Mehr als mal eben meßbar. Politische Kommunikation in Facebook

Stephan Eisel attestiert bei der Konrad-Adenauer-Stiftung Facebook »vor allem im politischen Bereich nur eine relativ begrenzte Reichweite«. (Erstveröffentlichtung in seinem Blog.) Dazu nimmt er die Zahl der Facebook-Nutzenden auseinander und relativiert sie deutlich; die Zahl wird künstlich durch Nutzung auf mehreren Geräten und an mehreren Orten sowie durch Fake-Profile und tote Accounts hochgetrieben. Sein eigentliches Argument ist es, daß die verbleibenden echten, aktiven Leute wenig über Politik reden.
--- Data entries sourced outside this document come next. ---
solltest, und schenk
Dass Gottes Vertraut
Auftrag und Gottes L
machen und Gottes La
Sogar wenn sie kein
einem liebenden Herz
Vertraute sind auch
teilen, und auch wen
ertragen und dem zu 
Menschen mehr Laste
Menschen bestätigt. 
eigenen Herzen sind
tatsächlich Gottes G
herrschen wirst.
Anhand von drei eindeutig bestimmbaren, nach Commitment und Aussagekraft aufsteigend sortiertenKennzahlen macht Eisel politisches Interesse fest: Verbindungen über »Gefällt mir«, Verbindungen über Freundschaften und die von Facebook berechnete Zahl der »Personen, die darüber sprechen«. Mit der Analyse dieser Zahlen sieht er seine These belegt: Facebook biete nicht genügend Reichweite für die Nutzung in der politischen Kommunikation, die Nutzenden seien in der Breite politisch desinteressiert:

In der Ansprache von Bürgern durch zentrale Angebote ist die Reichweite von Facebook also außerordentlich begrenzt. Innerhalb der dort überhaupt erreichbaren politisch interessierten Minderheit liegen die interessanteren Möglichkeiten im dezentralen Bereich. Hier kann es beispielsweise der einzelne Bundestagsabgeordnete auf durchaus beachtliche „Fan-Zahlen“ bringen.
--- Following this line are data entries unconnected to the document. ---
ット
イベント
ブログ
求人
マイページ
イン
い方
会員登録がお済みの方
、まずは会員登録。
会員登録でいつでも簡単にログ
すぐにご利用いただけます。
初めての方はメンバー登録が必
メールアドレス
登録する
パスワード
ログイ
Ich halte Eisels Schlußfolgerungen nicht für zutreffend – weil schon die Kriterien der Analyse nicht zutreffen, und zwar sowohl technisch wie inhaltlich. Das sagt viel über das zugrundeliegende Bild von Politik und politischer Kommunikation und Politik überhaupt aus.
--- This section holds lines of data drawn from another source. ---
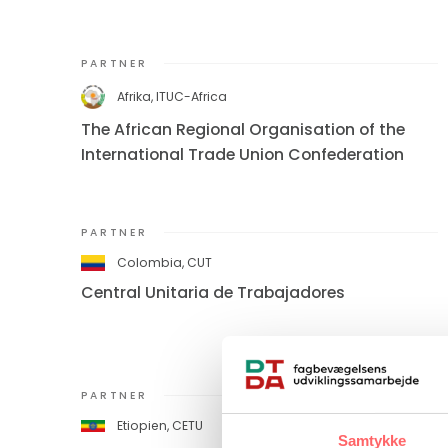
PARTNER
Afrika, ITUC-Africa
The African Regional Organisation of the
International Trade Union Confederation
PARTNER
Colombia, CUT
Central Unitaria de Trabajadores
PARTNER
Etiopien, CETU
Samtykke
Wirklich meßbar sind – das schreibt Eisel auch, hinterfragt es aber nicht – nur zentrale Angebote. (Und auch die offiziellen Accounts von Berufspolitiker_innen sind zentrale Angebote – bei Eisel wird streng zwischen sendendem und empfangendem Ende unterschieden, persönliche Accounts von Nichtpolitiker_innen werden nicht als Akteur_innen aufgefaßt.) Die Metrik »Personen, die darüber sprechen« kann nur messen, was explizit mit einem offiziellen Angebot verbunden wird durch eine direkte Interaktion mit einer Fanseite (Like-Klick, Kommentar, Empfehlung) oder eine explizite Markierung. (Fanseiten werden im Status per @ verlinkt, eine recht hochschwellige und unintuitive Form der Interaktion – bei Personen wird nach Eingabe der ersten paar Buchstaben automatisch ein Eingabefeld angezeigt.)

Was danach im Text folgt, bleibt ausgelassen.